[Collected data]
>>
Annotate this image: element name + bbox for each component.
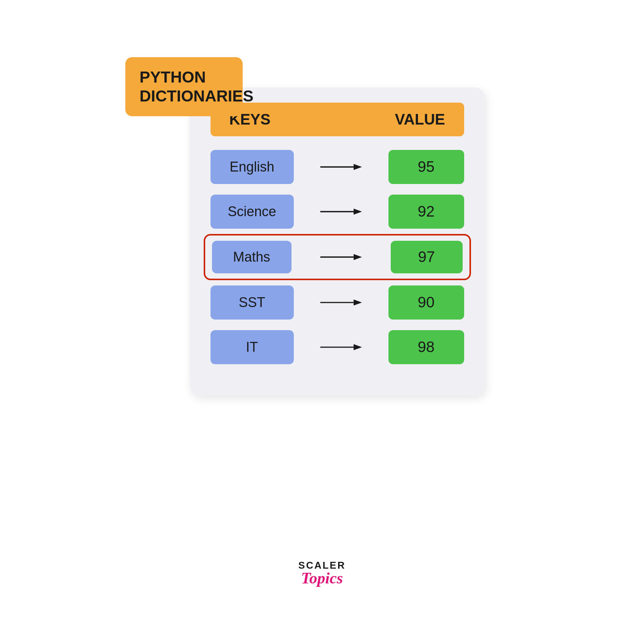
header-row: KEYS VALUE [211,103,464,136]
main-container: PYTHON DICTIONARIES KEYS VALUE English 9… [114,57,530,587]
row-maths: Maths 97 [204,234,471,280]
row-it: IT 98 [211,330,464,364]
svg-marker-1 [354,164,362,170]
value-maths: 97 [391,241,463,273]
title-line1: PYTHON [140,68,206,86]
key-sst: SST [211,285,294,320]
value-english: 95 [388,150,464,184]
title-badge: PYTHON DICTIONARIES [125,57,243,117]
svg-marker-3 [354,209,362,215]
arrow-it [318,341,364,353]
row-sst: SST 90 [211,285,464,320]
value-sst: 90 [388,285,464,320]
key-english: English [211,150,294,184]
arrow-icon [320,206,362,217]
arrow-icon [320,161,362,173]
svg-marker-5 [354,254,362,260]
title-line2: DICTIONARIES [140,87,254,105]
key-maths: Maths [212,241,292,273]
row-english: English 95 [211,150,464,184]
arrow-sst [318,297,364,308]
row-science: Science 92 [211,195,464,229]
arrow-icon [320,341,362,353]
title-text: PYTHON DICTIONARIES [140,68,228,106]
footer-logo: SCALER Topics [298,560,346,587]
svg-marker-7 [354,299,362,306]
arrow-science [318,206,364,217]
svg-marker-9 [354,344,362,350]
arrow-maths [318,251,364,263]
key-science: Science [211,195,294,229]
arrow-icon [320,297,362,308]
value-science: 92 [388,195,464,229]
value-header: VALUE [395,111,445,128]
arrow-icon [320,251,362,263]
dictionary-card: KEYS VALUE English 95 Science [190,87,485,396]
arrow-english [318,161,364,173]
value-it: 98 [388,330,464,364]
topics-label: Topics [301,569,343,587]
key-it: IT [211,330,294,364]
<<
> _What you need to do_
Keep the pictures out and transcribe the entries exactly.

> _Task output_
Annotate this image: element name + bbox for each component.
header-row: KEYS VALUE [211,103,464,136]
main-container: PYTHON DICTIONARIES KEYS VALUE English 9… [114,57,530,587]
row-maths: Maths 97 [204,234,471,280]
row-it: IT 98 [211,330,464,364]
svg-marker-1 [354,164,362,170]
value-maths: 97 [391,241,463,273]
title-line1: PYTHON [140,68,206,86]
key-sst: SST [211,285,294,320]
value-english: 95 [388,150,464,184]
title-badge: PYTHON DICTIONARIES [125,57,243,117]
svg-marker-3 [354,209,362,215]
arrow-it [318,341,364,353]
row-sst: SST 90 [211,285,464,320]
value-sst: 90 [388,285,464,320]
key-english: English [211,150,294,184]
arrow-icon [320,206,362,217]
arrow-icon [320,161,362,173]
svg-marker-5 [354,254,362,260]
title-line2: DICTIONARIES [140,87,254,105]
key-maths: Maths [212,241,292,273]
row-english: English 95 [211,150,464,184]
arrow-sst [318,297,364,308]
row-science: Science 92 [211,195,464,229]
arrow-icon [320,341,362,353]
title-text: PYTHON DICTIONARIES [140,68,228,106]
footer-logo: SCALER Topics [298,560,346,587]
svg-marker-7 [354,299,362,306]
arrow-science [318,206,364,217]
svg-marker-9 [354,344,362,350]
arrow-maths [318,251,364,263]
key-science: Science [211,195,294,229]
arrow-icon [320,297,362,308]
value-science: 92 [388,195,464,229]
value-header: VALUE [395,111,445,128]
arrow-icon [320,251,362,263]
dictionary-card: KEYS VALUE English 95 Science [190,87,485,396]
arrow-english [318,161,364,173]
value-it: 98 [388,330,464,364]
topics-label: Topics [301,569,343,587]
key-it: IT [211,330,294,364]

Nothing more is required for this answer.